Martimas's Grave
The racehorse's headstone highlights a forgotten part of the Hendrie Park Gardens' history.
Hidden beside a monument in the Hendrie Park Gardens at Burlington’s Royal Botanical Gardens is the headstone of an accomplished Thoroughbred racehorse, Martimas. The marker preserves a part of the land’s horse racing history.
The Hendrie Park Gardens is actually part of the former Valley Farm, a 122-acre parcel of land once owned by William Hendrie, an immigrant from Scotland born in 1831. Decades after his father’s death in 1906, his son, George, donated the farm to the citizens of Hamilton in 1931, and thus created the Hendrie Park Gardens.
William Hendrie was highly successful with both his construction and shipping businesses. His fleet of 300 horse-drawn wagons delivered goods to the cities and towns from the Hamilton North-end train yards. But Hendrie’s interest in horses was not all business. He also bred and owned Thoroughbred racehorses and was a founding member of the Ontario Jockey Club.

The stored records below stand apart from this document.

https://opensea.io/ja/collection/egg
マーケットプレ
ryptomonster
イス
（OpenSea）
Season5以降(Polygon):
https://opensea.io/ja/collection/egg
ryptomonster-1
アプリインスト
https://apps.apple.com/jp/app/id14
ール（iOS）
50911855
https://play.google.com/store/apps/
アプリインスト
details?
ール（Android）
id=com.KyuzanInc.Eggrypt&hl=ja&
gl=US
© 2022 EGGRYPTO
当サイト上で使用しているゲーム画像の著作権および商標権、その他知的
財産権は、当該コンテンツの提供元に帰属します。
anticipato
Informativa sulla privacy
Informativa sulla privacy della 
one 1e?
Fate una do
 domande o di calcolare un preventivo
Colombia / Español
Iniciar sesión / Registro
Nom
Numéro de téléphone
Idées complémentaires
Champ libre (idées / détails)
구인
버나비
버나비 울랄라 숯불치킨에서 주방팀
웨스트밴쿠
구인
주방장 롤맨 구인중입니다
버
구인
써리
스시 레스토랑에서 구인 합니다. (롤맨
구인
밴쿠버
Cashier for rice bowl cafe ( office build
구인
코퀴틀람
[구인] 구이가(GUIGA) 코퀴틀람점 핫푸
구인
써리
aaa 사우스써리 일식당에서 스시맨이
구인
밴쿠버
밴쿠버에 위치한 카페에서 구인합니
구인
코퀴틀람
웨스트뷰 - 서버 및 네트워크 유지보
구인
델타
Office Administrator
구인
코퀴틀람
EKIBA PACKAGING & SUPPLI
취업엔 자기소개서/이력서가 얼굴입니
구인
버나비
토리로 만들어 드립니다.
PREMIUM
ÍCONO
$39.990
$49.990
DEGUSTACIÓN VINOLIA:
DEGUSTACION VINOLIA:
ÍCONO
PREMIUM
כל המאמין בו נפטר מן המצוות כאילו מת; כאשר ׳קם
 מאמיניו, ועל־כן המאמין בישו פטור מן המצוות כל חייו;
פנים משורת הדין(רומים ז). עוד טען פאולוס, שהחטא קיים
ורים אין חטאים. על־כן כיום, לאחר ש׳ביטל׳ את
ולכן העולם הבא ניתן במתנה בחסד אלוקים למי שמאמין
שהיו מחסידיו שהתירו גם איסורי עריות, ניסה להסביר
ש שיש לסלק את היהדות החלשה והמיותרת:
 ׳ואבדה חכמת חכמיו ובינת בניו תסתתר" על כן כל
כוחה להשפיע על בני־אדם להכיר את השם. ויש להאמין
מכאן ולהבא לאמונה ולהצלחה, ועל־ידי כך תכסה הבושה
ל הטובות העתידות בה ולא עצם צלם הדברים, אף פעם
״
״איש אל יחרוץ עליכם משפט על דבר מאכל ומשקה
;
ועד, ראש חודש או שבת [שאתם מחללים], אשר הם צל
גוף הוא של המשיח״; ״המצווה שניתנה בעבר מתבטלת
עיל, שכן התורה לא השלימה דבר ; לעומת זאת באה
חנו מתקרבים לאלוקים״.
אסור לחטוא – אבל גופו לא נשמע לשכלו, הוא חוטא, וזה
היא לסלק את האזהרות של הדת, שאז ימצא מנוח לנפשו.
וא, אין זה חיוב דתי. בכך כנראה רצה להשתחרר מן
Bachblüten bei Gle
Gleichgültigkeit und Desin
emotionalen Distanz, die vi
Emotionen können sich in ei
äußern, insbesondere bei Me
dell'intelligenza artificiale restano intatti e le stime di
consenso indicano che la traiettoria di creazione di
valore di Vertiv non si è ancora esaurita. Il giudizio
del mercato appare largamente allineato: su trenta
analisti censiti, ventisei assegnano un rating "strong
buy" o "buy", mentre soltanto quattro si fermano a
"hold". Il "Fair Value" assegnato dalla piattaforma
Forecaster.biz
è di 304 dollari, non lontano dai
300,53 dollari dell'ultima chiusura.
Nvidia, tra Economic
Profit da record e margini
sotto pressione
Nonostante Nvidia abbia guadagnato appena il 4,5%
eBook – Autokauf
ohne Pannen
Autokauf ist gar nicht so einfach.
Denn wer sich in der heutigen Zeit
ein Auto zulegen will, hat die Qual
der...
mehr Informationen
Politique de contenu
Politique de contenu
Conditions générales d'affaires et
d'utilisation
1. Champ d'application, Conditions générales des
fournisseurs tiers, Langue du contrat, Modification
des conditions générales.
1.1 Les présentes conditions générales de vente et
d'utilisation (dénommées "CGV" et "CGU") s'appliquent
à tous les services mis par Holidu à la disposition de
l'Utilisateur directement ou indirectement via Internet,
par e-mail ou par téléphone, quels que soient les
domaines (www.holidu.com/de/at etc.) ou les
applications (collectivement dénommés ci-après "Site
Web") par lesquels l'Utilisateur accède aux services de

One of his horses, Martimas, won a Futurity race in New York, and Hendrie donated a portion of the horse’s winnings to build a new wing at Hamilton General Hospital. The horse was the first stallion to be listed in the Canadian Thoroughbred Stud Book published by the Canadian Thoroughbred Horse Society in 1914.
The inscription on Martimas’s headstone is from a poem called “The Place Where The Old Horse Died” by George John Whyte-Melville. It reads: “Dumb creatures we have cherished here below / Shall give us joyous greeting when we pass the golden gate / Is it folly that I hope it may be so?” / Whyte-Melville.
Geordie Hendrie, a great-great-grandson of William Hendrie, still owns and races Thoroughbreds today at Woodbine Racetrack in Toronto under the same Hendrie family silks.